The Internet’s penetration in so many corners of the world led to an exponential increase in people’s online activity. Nowadays, we do most things online, such as banking Or trading.
Online trading’s popularity has led to stiff competition among forex brokers. Can anyone become an online forex broker today?
In principle, the answer is yes. However, in reality, it is a bit more difficult than it appears in the first place.
Setting up an online brokerage house is fairly straightforward. Many houses are just glad to sell a turnkey solution, and you can even have your own branding.
But for that, one needs to invest, just like when opening any new business. Costs mount and cannot be ignored. Assuming funds are not an issue, what else matters?
Customers do. One needs a sound business plan on how to attract customers, aka traders.
The problem goes beyond attracting traders. It continues to retain them. What good is a trader if, in one month, they no longer trade?
For this reason, a new brokerage house should focus on investing in traders’ success. One way to do so is to offer educational materials, such as webinars or trading literature, and make them available to as many traders as possible.
The retention rate is directly proportional to a trader’s success. The trader will keep pouring funds into a trading account up to a certain point. If success doesn’t follow, the trading activity will decrease in time until, eventually, it will stop.

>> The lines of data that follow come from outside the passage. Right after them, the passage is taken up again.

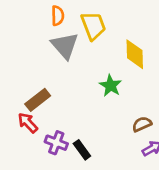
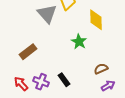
red arrow: (28, 123) -> (21, 84), moved
black rectangle: (82, 150) -> (64, 80), moved

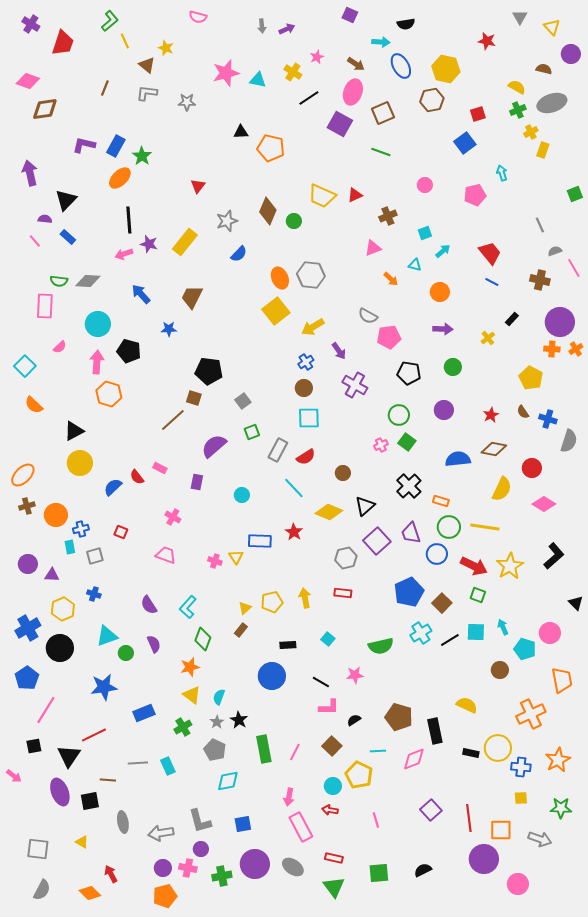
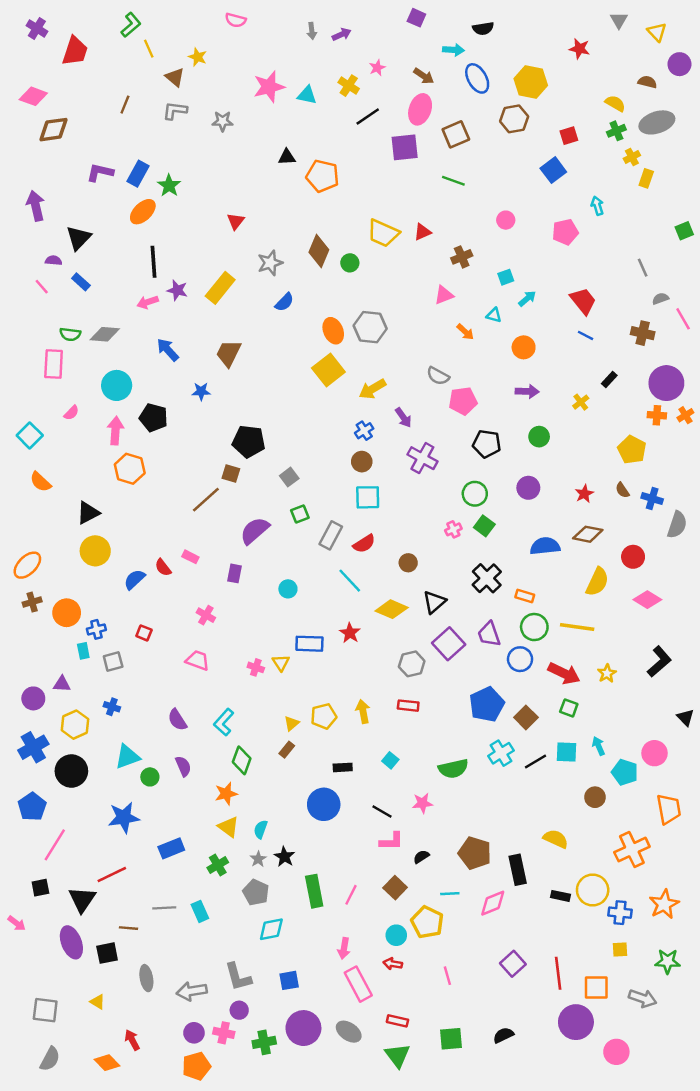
purple square: (340, 124) -> (405, 147), turned -35
purple circle: (28, 564) -> (33, 698), moved
yellow star: (510, 566) -> (607, 673), size x0.6

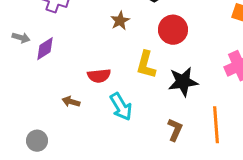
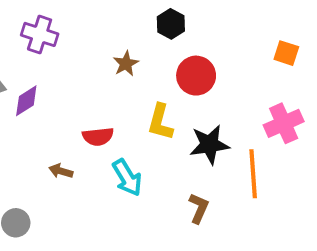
orange line: (216, 125) -> (253, 174), moved

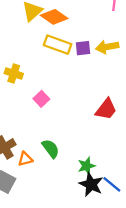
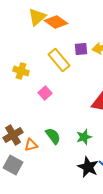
yellow rectangle: (58, 45) -> (59, 60), moved, turned 30
green star: (86, 166) -> (84, 137), moved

But the rate of success is very low in FX trading. Hence, brokers fight to attract new traders to the trading game rather than retaining the successful ones. Typically, a successful trader will rarely leave his current broker for fear that other brokers might not offer similar conditions.
Besides customers, a broker needs credibility. The easier way to solve this issue is to become regulated by the local financial authority. This way, traders know that the broker is backed by a financial regulator, and if something happens, the regulator steps in.
However, the regulation comes at a financial cost. It costs a lot of money to become a regulated entity. Moreover, the brokerage house must follow a series of rules to keep its licence active.
Finally, the type of brokerage house also matters when deciding to become an online forex broker. One can opt for an ECN or STP broker, a market maker, or a hybrid solution. They all come at different costs, and some have ethical problems, such as trading against your clients.
To sum up, the stiff competition in the online trading industry led to increased costs to set up a forex brokerage house. However, as more and more people are interested in trading the Forex market, the potential customer pool is big enough to attract interest in the industry.
While the financial costs of setting up such a business are often prohibitive, it is very lucrative once established and regulated.